Publication: The Day

Published October 10. 2010 4:00AM   Updated October 10. 2010 4:36AM
Abigail Pheiffer/ The Day
Longshoremen Peter Olsen of Clinton, left, Mike Murphy of New London, center, and Brendan McGuirk, of Waterford, secure ropes of the Crown Princess cruise ship as it docks at the State Pier in New London on Saturday.

New London - Even the citizens of a giant floating city appreciate the small-town touch.

Shirley Harris of North Vancouver, British Columbia, who was one of the 3,000 passengers to arrive in New London Saturday aboard the massive Crown Princess cruise ship, spent plenty of time volunteering earlier this year during the Winter Olympics.

So, she made a note to pay a visit to the 15 volunteers working at the welcome center at Union Station.

Harris struck up a friendly chat with New London Waterfront coordinator Barbara Neff, who was dispensing information and passing out brochures about sights in the city, then she reached into her bag.

" I want you have this," Harris said, pulling out a Canadian flag pin and handing it to Neff.

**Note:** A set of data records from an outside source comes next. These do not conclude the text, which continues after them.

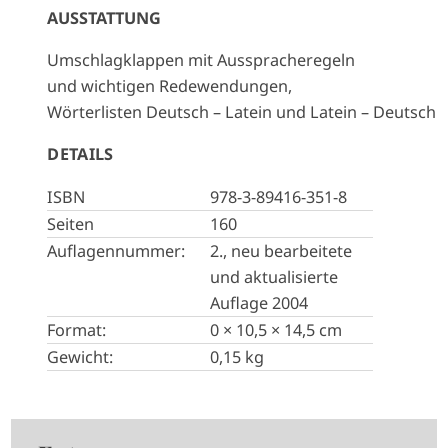
AUSSTATTUNG
Umschlagklappen mit Ausspracheregeln
und wichtigen Redewendungen,
Wörterlisten Deutsch – Latein und Latein – Deutsch
DETAILS
ISBN
978-3-89416-351-8
Seiten
160
Auflagennummer:
2., neu bearbeitete
und aktualisierte
Auflage 2004
Format:
0 × 10,5 × 14,5 cm
Gewicht:
0,15 kg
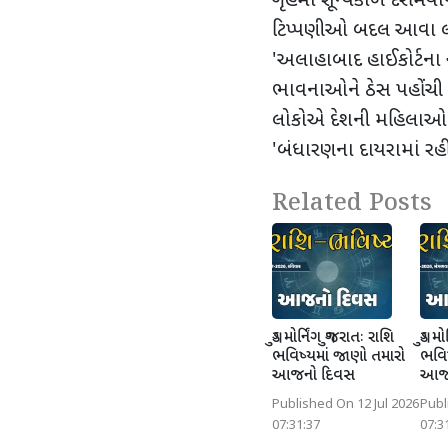
ગૃહમાં શૂન્યકાળ દરમિયા
ટિપ્પણીઓ બદલ આવા લોકો 
'
અલાહાબાદ હાઈકોર્ટના 
ભાવનાઓને ઠેસ પહોંચી
લોકોએ દેશની મહિલાઓન
'
બંધારણના દાયરામાં રહ
Related Posts
ગુડ મોર્નિંગ ગુજરાતઃ રાશિ
ગુડ મ
ભવિષ્યમાં જાણો તમારો
ભવિષ
આજનો દિવસ
આજન
Published On 12 Jul 2026
Publ
07:31:37
07:3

In turn, Neff dashed to her nearby office to retrieve a gift for Harris - a pin of the official seal of the City of New London.

"You can't buy one of these," Neff said, who was then the recipient of warm hug.

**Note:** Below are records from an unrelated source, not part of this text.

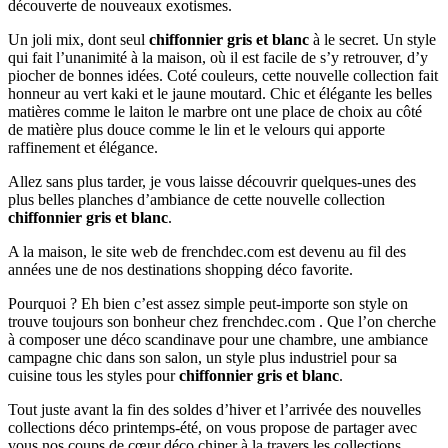
découverte de nouveaux exotismes.
Un joli mix, dont seul
chiffonnier gris et blanc
à le secret. Un style
qui fait l’unanimité à la maison, où il est facile de s’y retrouver, d’y
piocher de bonnes idées. Coté couleurs, cette nouvelle collection fait
honneur au vert kaki et le jaune moutard. Chic et élégante les belles
matières comme le laiton le marbre ont une place de choix au côté
de matière plus douce comme le lin et le velours qui apporte
raffinement et élégance.
Allez sans plus tarder, je vous laisse découvrir quelques-unes des
plus belles planches d’ambiance de cette nouvelle collection
chiffonnier gris et blanc
.
A la maison, le site web de frenchdec.com est devenu au fil des
années une de nos destinations shopping déco favorite.
Pourquoi ? Eh bien c’est assez simple peut-importe son style on
trouve toujours son bonheur chez frenchdec.com . Que l’on cherche
à composer une déco scandinave pour une chambre, une ambiance
campagne chic dans son salon, un style plus industriel pour sa
cuisine tous les styles pour
chiffonnier gris et blanc
.
Tout juste avant la fin des soldes d’hiver et l’arrivée des nouvelles
collections déco printemps-été, on vous propose de partager avec
vous nos coups de cœur déco chiner à la travers les collections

Volunteers both at Union Station and at State Pier proved to be an essential part of the Crown Princess' six-hour sojourn in New London.

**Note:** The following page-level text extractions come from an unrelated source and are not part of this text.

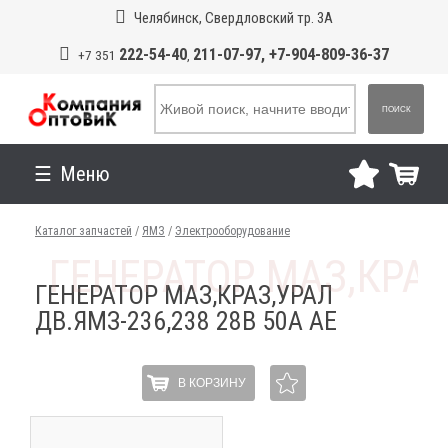
Челябинск, Свердловский тр. 3А
222-54-40
211-07-97, +7-904-809-36-37
+7 351
,
ПОИСК
Меню
Каталог запчастей
/
ЯМЗ
/
Электрооборудование
ГЕНЕРАТОР МАЗ,КРАЗ,УРАЛ
ДВ.ЯМЗ-236,238 28В 50А АЕ
В КОРЗИНУ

Connecticut Cruise Ship Task Force director George Cassidy enlisted members of his family to help direct traffic around the pier and to provide information to passengers.

"It helps that a lot of the volunteers are cruisers and know what they like," Cassidy said.

New London Main Street provided trained tour guides to staff the coaches that ferried passengers from the pier to downtown New London.

As a Peter Pan bus made its way along Crystal Avenue, tour guide Mary Christina pointed out several of the city's architectural features, including the Mohican Hotel and First Congregational Church.

Christina also noted the region's connection with submarines.

"With some luck you might see one," she said.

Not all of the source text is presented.